═════ Provided information
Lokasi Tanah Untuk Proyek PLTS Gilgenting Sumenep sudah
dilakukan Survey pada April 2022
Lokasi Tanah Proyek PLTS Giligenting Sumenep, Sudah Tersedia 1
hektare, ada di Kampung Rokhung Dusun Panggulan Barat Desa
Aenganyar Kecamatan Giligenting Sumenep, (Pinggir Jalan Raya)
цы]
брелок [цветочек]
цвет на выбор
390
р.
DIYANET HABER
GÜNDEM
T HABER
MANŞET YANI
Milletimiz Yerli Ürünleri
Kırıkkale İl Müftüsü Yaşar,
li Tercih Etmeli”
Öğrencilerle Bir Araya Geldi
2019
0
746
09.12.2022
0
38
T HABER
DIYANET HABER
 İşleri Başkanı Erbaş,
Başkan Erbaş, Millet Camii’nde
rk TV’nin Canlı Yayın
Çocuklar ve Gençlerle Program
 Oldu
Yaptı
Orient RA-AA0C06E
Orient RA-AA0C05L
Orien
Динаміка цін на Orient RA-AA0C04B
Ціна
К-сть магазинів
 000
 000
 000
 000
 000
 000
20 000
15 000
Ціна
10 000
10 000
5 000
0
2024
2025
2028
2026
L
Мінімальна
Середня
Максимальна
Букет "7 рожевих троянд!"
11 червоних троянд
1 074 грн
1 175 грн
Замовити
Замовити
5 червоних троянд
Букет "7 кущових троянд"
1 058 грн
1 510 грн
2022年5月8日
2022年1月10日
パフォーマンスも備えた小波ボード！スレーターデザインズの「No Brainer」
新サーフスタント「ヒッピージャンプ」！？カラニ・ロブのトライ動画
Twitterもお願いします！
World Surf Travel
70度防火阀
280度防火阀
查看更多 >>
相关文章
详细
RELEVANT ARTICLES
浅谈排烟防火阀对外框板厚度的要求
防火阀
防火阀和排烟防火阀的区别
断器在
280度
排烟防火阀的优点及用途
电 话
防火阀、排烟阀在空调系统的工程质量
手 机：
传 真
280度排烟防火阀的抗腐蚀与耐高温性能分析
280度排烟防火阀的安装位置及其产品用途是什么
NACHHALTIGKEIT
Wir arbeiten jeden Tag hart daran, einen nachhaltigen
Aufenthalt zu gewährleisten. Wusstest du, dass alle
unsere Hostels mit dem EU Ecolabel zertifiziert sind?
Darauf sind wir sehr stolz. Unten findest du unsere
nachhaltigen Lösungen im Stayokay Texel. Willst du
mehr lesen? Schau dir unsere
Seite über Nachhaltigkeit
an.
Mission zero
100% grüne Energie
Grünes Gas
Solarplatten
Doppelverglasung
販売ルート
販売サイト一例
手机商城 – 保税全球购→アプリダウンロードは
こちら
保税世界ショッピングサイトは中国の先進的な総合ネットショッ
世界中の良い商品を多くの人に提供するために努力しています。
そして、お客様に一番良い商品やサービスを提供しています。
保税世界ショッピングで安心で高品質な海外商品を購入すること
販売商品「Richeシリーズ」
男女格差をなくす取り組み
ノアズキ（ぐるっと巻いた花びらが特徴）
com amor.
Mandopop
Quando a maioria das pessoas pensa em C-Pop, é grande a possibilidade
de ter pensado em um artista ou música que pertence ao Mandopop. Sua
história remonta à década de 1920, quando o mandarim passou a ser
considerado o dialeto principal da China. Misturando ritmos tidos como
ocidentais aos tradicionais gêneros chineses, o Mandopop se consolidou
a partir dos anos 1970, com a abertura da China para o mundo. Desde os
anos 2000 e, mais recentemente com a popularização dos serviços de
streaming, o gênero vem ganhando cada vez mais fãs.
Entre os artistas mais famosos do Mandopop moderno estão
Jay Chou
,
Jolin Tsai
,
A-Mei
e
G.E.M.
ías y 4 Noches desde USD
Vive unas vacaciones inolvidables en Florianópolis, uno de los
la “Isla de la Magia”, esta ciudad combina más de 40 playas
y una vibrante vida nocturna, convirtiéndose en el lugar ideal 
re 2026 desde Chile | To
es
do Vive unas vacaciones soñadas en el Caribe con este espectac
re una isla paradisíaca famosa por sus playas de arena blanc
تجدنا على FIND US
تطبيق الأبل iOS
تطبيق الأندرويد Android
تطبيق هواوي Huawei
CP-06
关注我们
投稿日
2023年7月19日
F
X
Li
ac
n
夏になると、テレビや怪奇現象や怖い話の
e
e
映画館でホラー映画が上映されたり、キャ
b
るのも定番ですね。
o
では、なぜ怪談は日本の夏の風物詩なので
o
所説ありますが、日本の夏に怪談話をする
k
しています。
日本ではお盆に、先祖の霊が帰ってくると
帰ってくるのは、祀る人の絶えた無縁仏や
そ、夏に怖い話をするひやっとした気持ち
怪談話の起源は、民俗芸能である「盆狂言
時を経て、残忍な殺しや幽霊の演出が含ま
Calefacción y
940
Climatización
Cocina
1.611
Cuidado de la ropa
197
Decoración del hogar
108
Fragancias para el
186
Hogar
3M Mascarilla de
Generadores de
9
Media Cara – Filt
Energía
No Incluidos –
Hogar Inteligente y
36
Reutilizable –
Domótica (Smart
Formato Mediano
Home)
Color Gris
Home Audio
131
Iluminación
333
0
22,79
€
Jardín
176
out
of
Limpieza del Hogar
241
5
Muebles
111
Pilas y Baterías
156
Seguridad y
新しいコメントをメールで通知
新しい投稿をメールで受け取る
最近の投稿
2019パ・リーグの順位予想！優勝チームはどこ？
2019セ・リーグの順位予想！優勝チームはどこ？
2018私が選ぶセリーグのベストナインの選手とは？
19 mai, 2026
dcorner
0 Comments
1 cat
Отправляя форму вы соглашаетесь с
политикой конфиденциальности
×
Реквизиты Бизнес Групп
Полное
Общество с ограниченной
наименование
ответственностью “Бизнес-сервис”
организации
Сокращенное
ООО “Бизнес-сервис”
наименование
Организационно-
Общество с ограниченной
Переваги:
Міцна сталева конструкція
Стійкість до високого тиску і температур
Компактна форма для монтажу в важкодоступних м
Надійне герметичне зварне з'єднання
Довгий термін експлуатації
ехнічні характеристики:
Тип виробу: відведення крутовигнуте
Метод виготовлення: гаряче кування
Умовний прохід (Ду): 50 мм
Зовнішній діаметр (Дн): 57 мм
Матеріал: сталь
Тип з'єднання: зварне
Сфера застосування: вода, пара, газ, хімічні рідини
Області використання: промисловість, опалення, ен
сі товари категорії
══════════
* [Work to complete]: For each line in the data above that contains the string "сервис", extract the line.

* [Task solution]:
ответственностью “Бизнес-сервис”
ООО “Бизнес-сервис”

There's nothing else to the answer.